Vivimos como misioneros resentidos y sin fe, oyendo la protesta inveterada del desierto, esa protesta insustancial que no motiva más que a la continuación ad nauseam de una existencia autoindulgente, exhibicionista e indignada por todo, aunque urgida a nada. Sí, seguimos protestando, a veces hasta quemamos un contenedor de basura, pero solo si eso aligera el peso de nuestro irremediable abandono, de esa disipación paradójicamente individualista. El sufrimiento, sin embargo, sigue siendo nuestro, irreductible al cuerpo que lo cobija. La Metamorfosis nunca fue una pesadilla —quisimos disolverla como pesadilla para desentendernos de ella—, sino la realidad del capitalismo post-tardío, con la exasperación hedonista análoga a la disolución de la responsabilidad y la muerte de la soberanía. 

     No hay grito sin fe, ni rebelión sin destino, solo la lenta deformación moral que impone la maquinaria. Cada insecto victimista es un desecho típico de la época: nadie decide, nadie actúa, nadie responde. La conciencia no arriesga ni renuncia, apenas se redime: cada cual ejecuta su parte insignificante en la cadena determinista de lo político reducido a simple física de partículas, con las manos limpias y el alma sucia, mientras la responsabilidad se diluye en serie como en uno de esos preparados homeopáticos hasta que ya solo queda agua o, en este caso, el limo insidioso de la desidia. ¿Quién hizo qué? ¿A quién debemos echarle las culpas? El deber desaparece desintegrado en la hiperfuncionalidad de los cargos, los procedimientos, las funciones, las competencias, los rangos y sus continuas y perpetuas evasiones de lo radical. Incluso las buenas iniciativas, cuando tienen un protagonista, tienen más prensa que buenos efectos. Un eslogan facilón, una promoción astuta, un valor oportunista, una narrativa demagógica, un diseño visual simpático…

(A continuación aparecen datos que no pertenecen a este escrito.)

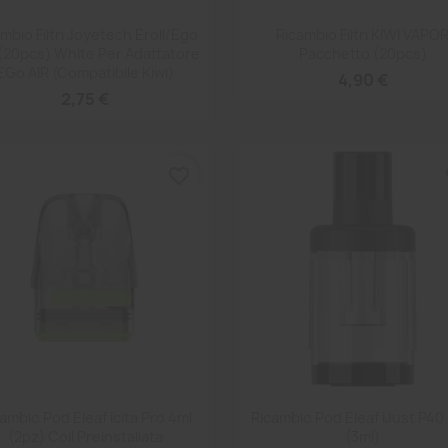
Anteprima
Anteprima


mbio Filtri Joyetech Eroll/Ego
Ricambio Filtri KIWI VAPO
(20pcs) White Per Adattatore
Pacchetto (20pcs)
EGo AIR (compatibile Kiwi)
4,90 €
2,75 €
favorite_border
fa
Anteprima
Anteprima


ambio Pod Eleaf Icita Pro 4ml
Ricambio Pod Eleaf IJust P40
(2pz) Coil Preinstallata
(3ml)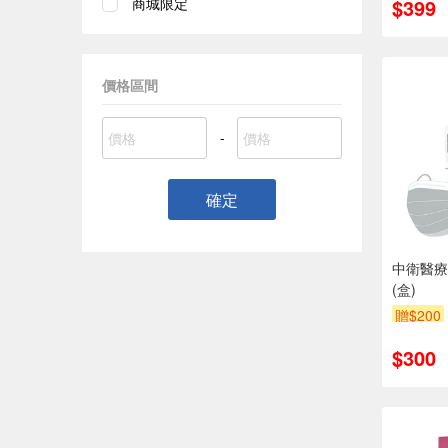
$399
商城限定
價格區間
-
確定
中衛醫療
(盒)
贈$200
$300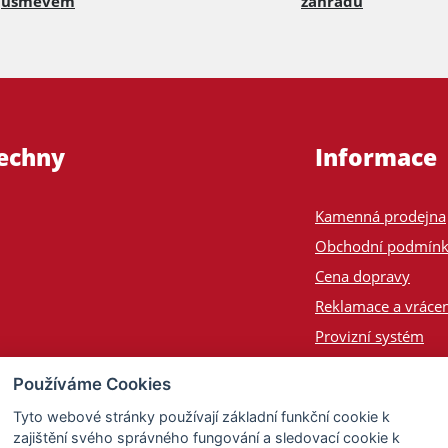
úsměvem
zahradu
šechny
Informace
Kamenná prodejna
Obchodní podmín
Cena dopravy
Reklamace a vrácen
Provizní systém
Odeslání na Slove
Používáme Cookies
Poptávka
Tyto webové stránky používají základní funkční cookie k
zajištění svého správného fungování a sledovací cookie k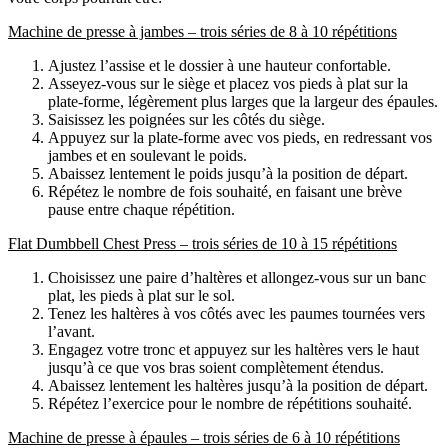
Machine de presse à jambes – trois séries de 8 à 10 répétitions
Ajustez l’assise et le dossier à une hauteur confortable.
Asseyez-vous sur le siège et placez vos pieds à plat sur la 
plate-forme, légèrement plus larges que la largeur des épaules.
Saisissez les poignées sur les côtés du siège.
Appuyez sur la plate-forme avec vos pieds, en redressant vos 
jambes et en soulevant le poids.
Abaissez lentement le poids jusqu’à la position de départ.
Répétez le nombre de fois souhaité, en faisant une brève 
pause entre chaque répétition.
Flat Dumbbell Chest Press – trois séries de 10 à 15 répétitions
Choisissez une paire d’haltères et allongez-vous sur un banc 
plat, les pieds à plat sur le sol.
Tenez les haltères à vos côtés avec les paumes tournées vers 
l’avant.
Engagez votre tronc et appuyez sur les haltères vers le haut 
jusqu’à ce que vos bras soient complètement étendus.
Abaissez lentement les haltères jusqu’à la position de départ.
Répétez l’exercice pour le nombre de répétitions souhaité.
Machine de presse à épaules – trois séries de 6 à 10 répétitions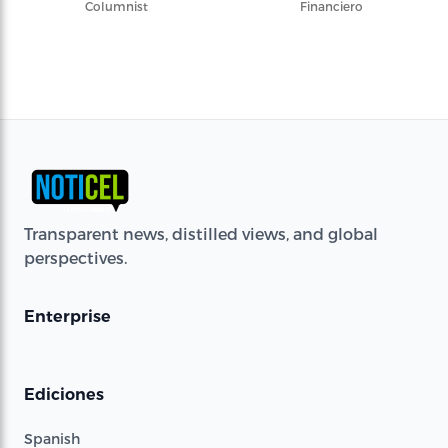
Columnist
Financiero
Transparent news, distilled views, and global
perspectives.
Enterprise
Ediciones
Spanish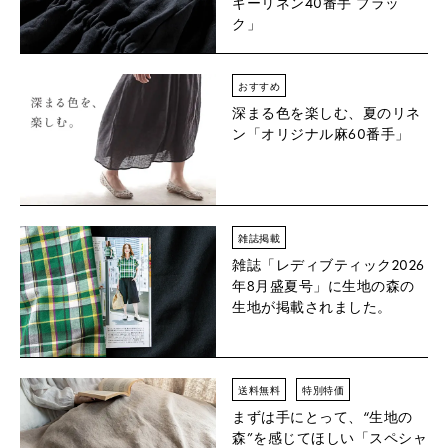
ギーリネン40番手 ブラッ
ク」
おすすめ
深まる色を楽しむ、夏のリネ
ン「オリジナル麻60番手」
雑誌掲載
雑誌「レディブティック2026
年8月盛夏号」に生地の森の
生地が掲載されました。
送料無料
特別特価
まずは手にとって、“生地の
森”を感じてほしい「スペシャ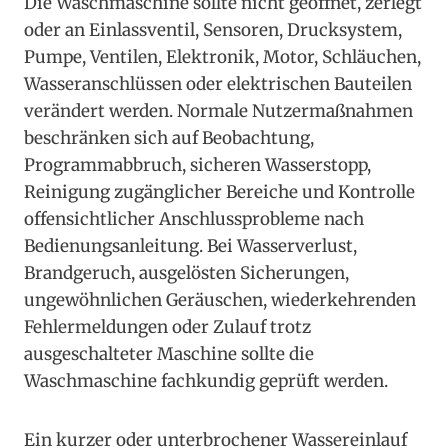
Die Waschmaschine sollte nicht geöffnet, zerlegt
oder an Einlassventil, Sensoren, Drucksystem,
Pumpe, Ventilen, Elektronik, Motor, Schläuchen,
Wasseranschlüssen oder elektrischen Bauteilen
verändert werden. Normale Nutzermaßnahmen
beschränken sich auf Beobachtung,
Programmabbruch, sicheren Wasserstopp,
Reinigung zugänglicher Bereiche und Kontrolle
offensichtlicher Anschlussprobleme nach
Bedienungsanleitung. Bei Wasserverlust,
Brandgeruch, ausgelösten Sicherungen,
ungewöhnlichen Geräuschen, wiederkehrenden
Fehlermeldungen oder Zulauf trotz
ausgeschalteter Maschine sollte die
Waschmaschine fachkundig geprüft werden.
Ein kurzer oder unterbrochener Wassereinlauf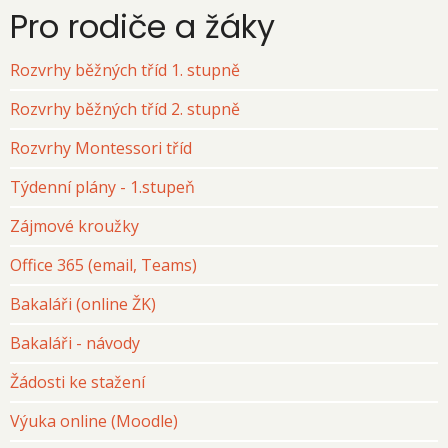
Pro rodiče a žáky
Rozvrhy běžných tříd 1. stupně
Rozvrhy běžných tříd 2. stupně
Rozvrhy Montessori tříd
Týdenní plány - 1.stupeň
Zájmové kroužky
Office 365 (email, Teams)
Bakaláři (online ŽK)
Bakaláři - návody
Žádosti ke stažení
Výuka online (Moodle)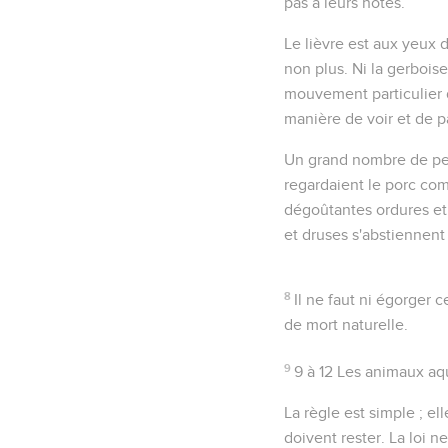
pas à leurs hôtes.
Le lièvre
est aux yeux d
non plus. Ni la gerboise
mouvement particulier d
manière de voir et de p
Un grand nombre de peup
regardaient le
porc
comm
dégoûtantes ordures et 
et druses s'abstiennent 
8
Il ne faut ni égorger 
de mort naturelle.
9
9 à 12
Les animaux aq
La règle est simple ; el
doivent rester. La loi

    ¿Es la literatura de Kafka una respuesta al orden mundial de alienación? O más bien: ¿qué le pasaba a Kafka? ¡Qué sabremos nosotros lo que le pasaba! A los insectos no se les comprende, a los condenados no se les comprende, a los súbditos no se les comprende, a los ilusos que anhelan justicia no se les comprende, a los artistas del hambre no se les comprende: se les entierra en paja y se coloca una pantera en su jaula.  Vale lo mismo decir que se los entierra en una campaña absurda y se cierra la jaula con un eslogan misterioso. Allí en nuestra jaula hemos aprendido a no interceder, naturalizamos nuestra miseria y nos debemos la opresión como si tuviéramos que saldar una deuda antiquísima. Poco a poco aprendemos también a no pensar, y más pronto que tarde delegaremos la imaginación en el fluir ortopédico y espectacular de la democracia representativa, del sistema tecno-capitalista y sus procedimientos legales de expolio. El Gobierno se preocupa tanto de sus ciudadanos que nos pregunta qué nos pasa. ¿Pero y Kafka? ¿Por qué nadie piensa nunca en lo que le pasaba a Kafka?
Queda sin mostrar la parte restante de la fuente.